Melba was proud of its long-standing relationship with F. W. Woolworth, and funded special window displays to celebrate twenty-five years service to the High Street stores. These caught the public's imagination and kept its factory, alongside the mainline railway in Peckham, South East London, busy round the clock.
In a major break with tradition, after an intense debate, the Board adopted a more aggressive approach to sales promotion for the Golden Jubilee in 1959. They launched a million pound campaign in the press, cinema and, for the first time, on television. For added effect, special help was engaged in a few key locations. For example in Preston, Lancashire, home to the second store, opened in 1910 it enrolled the services of the Town Crier. He entered the spirit of the occasion with gusto, announcing the birthday to shoppers in Fishergate.
The promotion included bundles of related products at a special price. A pre-packed carrier bag containing pic'n'mix sweets, snacks and chocolate bars proved a hit. The same formula was deployed regularly through the Sixties.
The Golden Jubilee campaign proved its worth, attracting a million new regular shoppers each week. This was sustained for the next seven years, even without exposure on television after 1960. The brand did not return to the small screen until 1975.
Woolworth pioneered new promotional ideas throughout the Sixties and Seventies. It did much of the groundwork to establish concepts like multibuys and link-saves. Rather than spend money on television commercials, it chose to advertise in print. The Annual Report for 1963/4 notes it was the first to book a 'double page splash' in the tabloids, apparently unaware that facing pages had been a regular feature of campaigns in the 1930s.
By keeping product descriptions vague, stores were able to clear whatever surplus stock they had when making up assortment bags of chocolate bars and sweets.
Tough economic times forced a change of strategy in the mid 1970s. Television became the mainstay of promotional activity, with a campaign called "The Wonder of Woolworth" The commercials were exceptionally well made, investing in cinematography normally reserved for blockbuster movies. In peak season Woolworth was the first to book whole breaks for ads which ran for a full two or three minutes. Many featured the stores' popular confectionery ranges, with Quality Street tins particularly strongly featured. The concept was devised by Peter Marsh of the legendary Allen, Brady and Marsh (ABM) agency. Such was the power of the campaign that it enjoys an extraordinary level of recall today, forty years after it first aired. You can watch examples from the Marsh's 'Parade of Stars' in our virtual cinema.

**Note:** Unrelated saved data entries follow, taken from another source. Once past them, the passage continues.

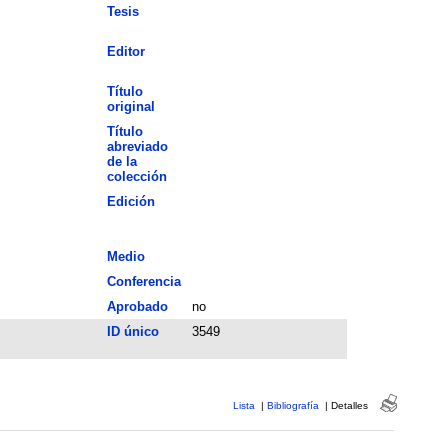
Tesis
Editor
Título
original
Título
abreviado
de la
colección
Edición
Medio
Conferencia
Aprobado
no
ID único
3549
Lista
|
Bibliografía
|
Detalles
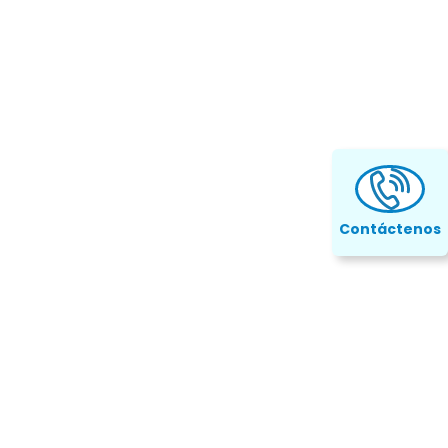
personalizados para diversos
ia
Contáctenos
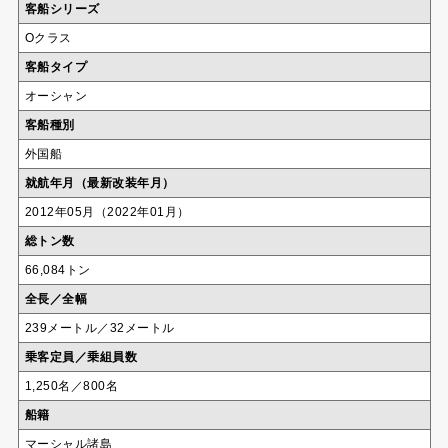
客船シリーズ
Oクラス
客船タイプ
オーシャン
客船種別
外国船
就航年月（最新改装年月）
2012年05月（2022年01月）
総トン数
66,084トン
全長／全幅
239メートル／32メートル
乗客定員／乗組員数
1,250名／800名
船籍
マーシャル諸島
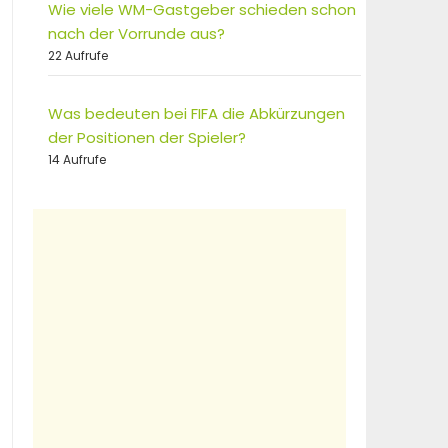
Wie viele WM-Gastgeber schieden schon
nach der Vorrunde aus?
22 Aufrufe
Was bedeuten bei FIFA die Abkürzungen
der Positionen der Spieler?
14 Aufrufe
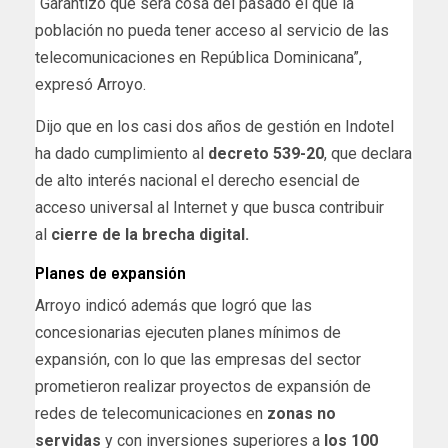
“Garantizo que será cosa del pasado el que la
población no pueda tener acceso al servicio de las
telecomunicaciones en República Dominicana”,
expresó Arroyo.
Dijo que en los casi dos años de gestión en Indotel
ha dado cumplimiento al
decreto 539-20
, que declara
de alto interés nacional el derecho esencial de
acceso universal al Internet y que busca contribuir
al
cierre de la brecha digital.
Planes de expansión
Arroyo indicó además que logró que las
concesionarias ejecuten planes mínimos de
expansión, con lo que las empresas del sector
prometieron realizar proyectos de expansión de
redes de telecomunicaciones en
zonas no
servidas
y con inversiones superiores a
los 100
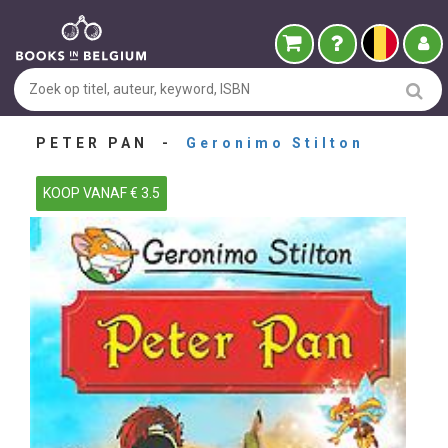
PETER PAN -
Geronimo Stilton
KOOP VANAF € 3.5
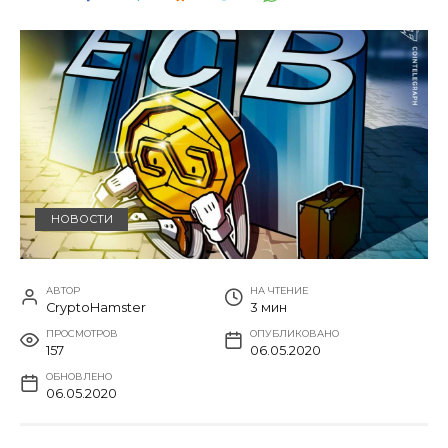
НОВОСТИ
АВТОР
НА ЧТЕНИЕ
CryptoHamster
3 мин
ПРОСМОТРОВ
ОПУБЛИКОВАНО
157
06.05.2020
ОБНОВЛЕНО
06.05.2020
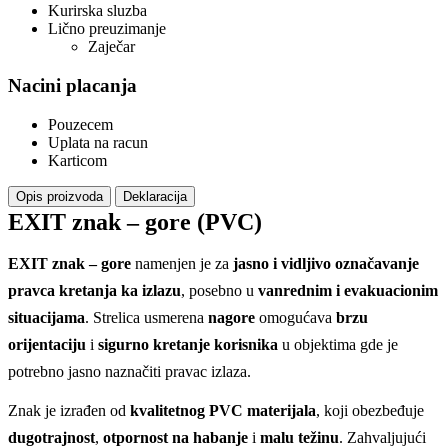
Kurirska sluzba
Lično preuzimanje
Zaječar
Nacini placanja
Pouzecem
Uplata na racun
Karticom
Opis proizvoda
Deklaracija
EXIT znak – gore (PVC)
EXIT znak – gore
namenjen je za
jasno i vidljivo označavanje
pravca kretanja ka izlazu
, posebno u
vanrednim i evakuacionim
situacijama
. Strelica usmerena
nagore
omogućava
brzu
orijentaciju
i
sigurno kretanje korisnika
u objektima gde je
potrebno jasno naznačiti pravac izlaza.
Znak je izrađen od
kvalitetnog PVC materijala
, koji obezbeđuje
dugotrajnost
,
otpornost na habanje
i
malu težinu
. Zahvaljujući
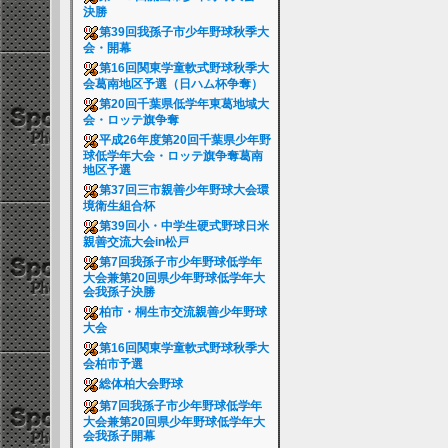
決勝
第39回我孫子市少年野球秋季大
会・開幕
第16回関東学童軟式野球秋季大
会葛南地区予選（日ハム杯争奪）
第20回千葉県低学年東葛地域大
会・ロッテ旗争奪
平成26年度第20回千葉県少年野
球低学年大会・ロッテ旗争奪葛南
地区予選
第37回三市親善少年野球大会環
境衛生組合杯
第39回小・中学生硬式野球日米
親善交流大会in松戸
第7回我孫子市少年野球低学年
大会兼第20回県少年野球低学年大
会我孫子決勝
柏市・桐生市交流親善少年野球
大会
第16回関東学童軟式野球秋季大
会柏市予選
総体柏大会野球
第7回我孫子市少年野球低学年
大会兼第20回県少年野球低学年大
会我孫子開幕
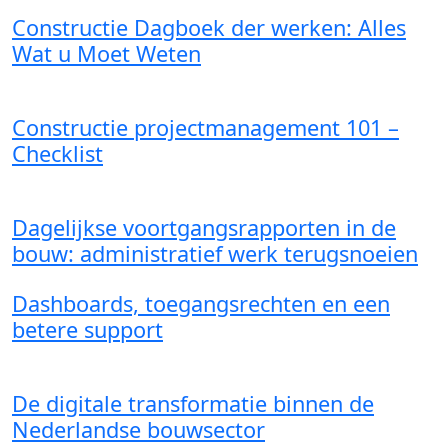
Constructie Dagboek der werken: Alles
Wat u Moet Weten
Constructie projectmanagement 101 –
Checklist
Dagelijkse voortgangsrapporten in de
bouw: administratief werk terugsnoeien
Dashboards, toegangsrechten en een
betere support
De digitale transformatie binnen de
Nederlandse bouwsector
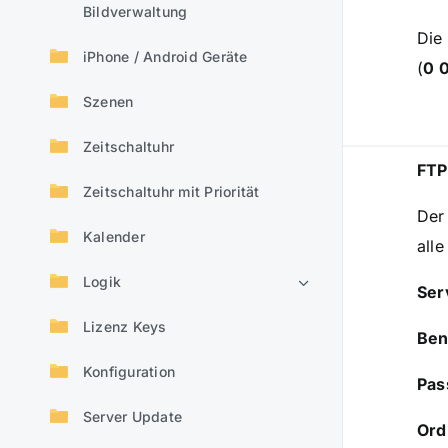
Bildverwaltung
Die
iPhone / Android Geräte
(
0 0
Szenen
Zeitschaltuhr
FTP
Zeitschaltuhr mit Priorität
Der
Kalender
alle
Logik
Ser
Lizenz Keys
Ben
Konfiguration
Pas
Server Update
Ord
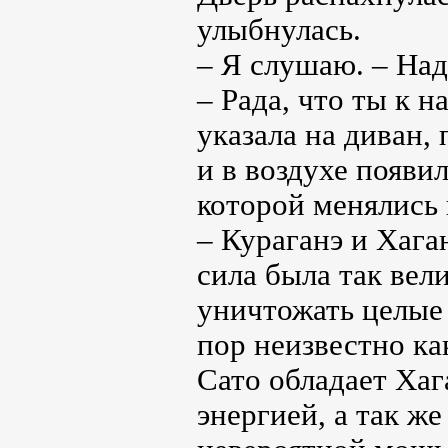
улыбнулась.
– Я слушаю. – Над
– Рада, что ты к 
указала на диван,
и в воздухе появи
которой менялись 
– Кураганэ и Хага
сила была так вели
уничтожать целые 
пор неизвестно ка
Сато обладает Хаг
энергией, а так ж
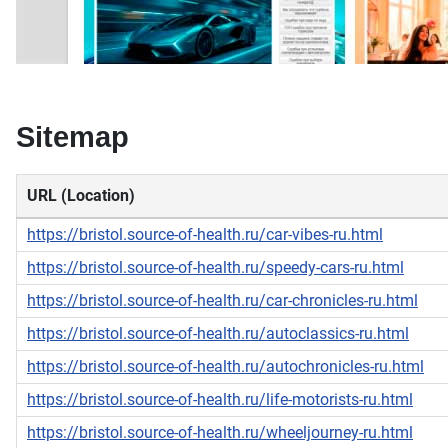
Sitemap
URL (Location)
https://bristol.source-of-health.ru/car-vibes-ru.html
https://bristol.source-of-health.ru/speedy-cars-ru.html
https://bristol.source-of-health.ru/car-chronicles-ru.html
https://bristol.source-of-health.ru/autoclassics-ru.html
https://bristol.source-of-health.ru/autochronicles-ru.html
https://bristol.source-of-health.ru/life-motorists-ru.html
https://bristol.source-of-health.ru/wheeljourney-ru.html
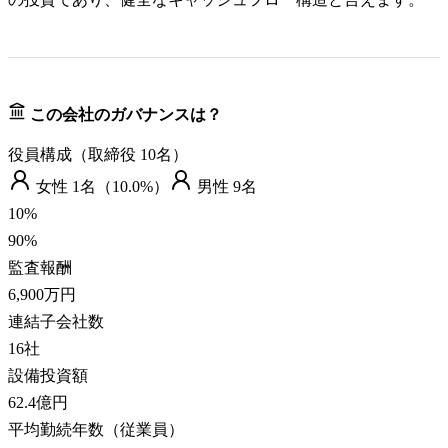
この会社のガバナンスは？
役員構成（取締役
10
名）
女性
1
名（
10.0%
）
男性
9
名
10
%
90
%
監査報酬
6,900万円
連結子会社数
16
社
設備投資額
62.4億円
平均勤続年数（従業員）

Pic'n'mix got its own television campaign when the range was relaunched as part of Kingfisher's Operation Focus in 1988, including a catchy jingle, and in 2001 Ant and Dec starred in a "Don't forget what you came in for" advertisement with the punch line "Pic'n'Mix".
To complement the charm and charisma of Anthony McPartlin and Declan Donnelly, other ads featured Don Estelle, Windsor Davies, Joe Brown, Sir Jimmy Young, Sir Harry Secombe, Georgie Fame, Edward Woodward, Bill Oddie, Terry Griffiths, and a squad of uniformed policemen.